Cost Function Confusion for Ordinary Least Squares estimation in Linear Regression

linear regressionmachine learningregression

Just wanted to check that my current understanding of linear regression is correct and address some confusion I have with the cost function used in OLS estimation. My current understanding is this:

Given a data set:

$\{y_i, x_{i1}, x_{i2}, … ,x_{ip}\}_{i=1}^{N}$

The Multiple Linear Regression Model that most accurately describes the relationship between dependent variable $y$ and independent variables $x_1, x_2, … , x_p$ is the linear function:

$y = \beta_0x_0 + \beta_1x_1 + … + \beta_px_p = \sum_{j=0}^p\beta_j(x_j)$

such that $\forall y_i$ (where $y_i = \beta_0x_{i0} + \beta_1x_{i1} + … + \beta_px_{ip} + \epsilon_i$)

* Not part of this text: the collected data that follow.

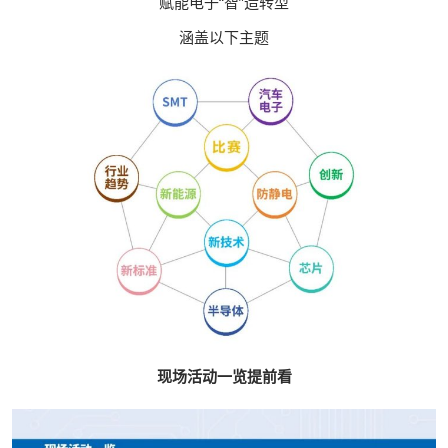
赋能电子“智”造转型
涵盖以下主题
现场活动一览提前看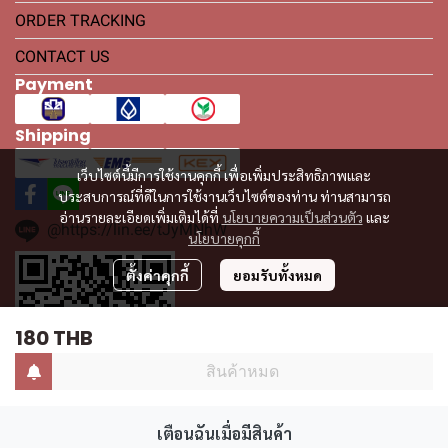
ORDER TRACKING
CONTACT US
Payment
Shipping
เว็บไซต์นี้มีการใช้งานคุกกี้ เพื่อเพิ่มประสิทธิภาพและ
ประสบการณ์ที่ดีในการใช้งานเว็บไซต์ของท่าน ท่านสามารถ
อ่านรายละเอียดเพิ่มเติมได้ที่
นโยบายความเป็นส่วนตัว
และ
@https://lin.ee/tJyMNhW
นโยบายคุกกี้
ตั้งค่าคุกกี้
ยอมรับทั้งหมด
180 THB
สินค้าหมด
เตือนฉันเมื่อมีสินค้า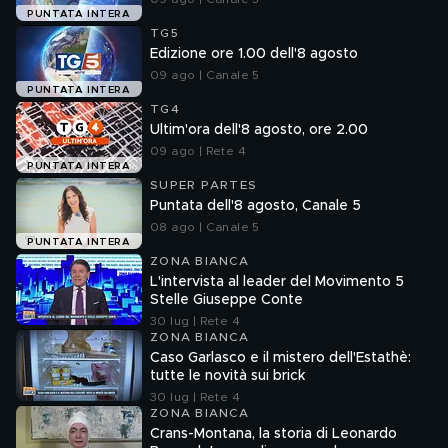
PUNTATA INTERA
TG5
Edizione ore 1.00 dell'8 agosto
09 ago | Canale 5
PUNTATA INTERA
TG4
Ultim'ora dell'8 agosto, ore 2.00
09 ago | Rete 4
PUNTATA INTERA
SUPER PARTES
Puntata dell'8 agosto, Canale 5
08 ago | Canale 5
PUNTATA INTERA
ZONA BIANCA
L'intervista al leader del Movimento 5
Stelle Giuseppe Conte
30 lug | Rete 4
ZONA BIANCA
Caso Garlasco e il mistero dell'Estathè:
tutte le novità sui brick
30 lug | Rete 4
ZONA BIANCA
Crans-Montana, la storia di Leonardo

the sum of squared residuals: $\sum_{i}^{N}\epsilon^2 = \sum_{i}^{N}(y_i – (\beta_0x_{i0} + … + \beta_px_{ip}))^2$ is minimized.

This all comes from the following sources:

https://en.wikipedia.org/wiki/Ordinary_least_squares#Matrix/vector_formulation

https://en.wikipedia.org/wiki/Linear_regression#Simple_and_multiple_linear_regression

https://en.wikipedia.org/wiki/Linear_least_squares

My confusion comes from other sources I have looked at:

https://stackoverflow.com/questions/34148912/feature-scaling-normalization-in-multiple-regression-analysis-with-normal-equa

https://machinelearningmedium.com/2017/08/11/cost-function-of-linear-regression/

which say that the Multiple Linear Regression Model that most accurately describes the relationship between $y$ and $x_1, x_2, … x_p$ is the same linear function I originally defined above but that the coefficients $\beta_0, \beta_1, …, \beta_p$ for it are those which minimize the cost function:

$\frac{1}{2N}\sum_{i=1}^{N}(y_i – (\beta_0x_{i0}+ \beta_1x_{i1} + … + \beta_px_{ip}))^2$

So my question is this: Is my current understanding correct? and which of these cost functions should I be using?

Best Answer

Either cost function is fine. Since they are just constant multiples of each other, minimising one is equivalent to minimising the other (will result in same fitted $\beta$ coefficients).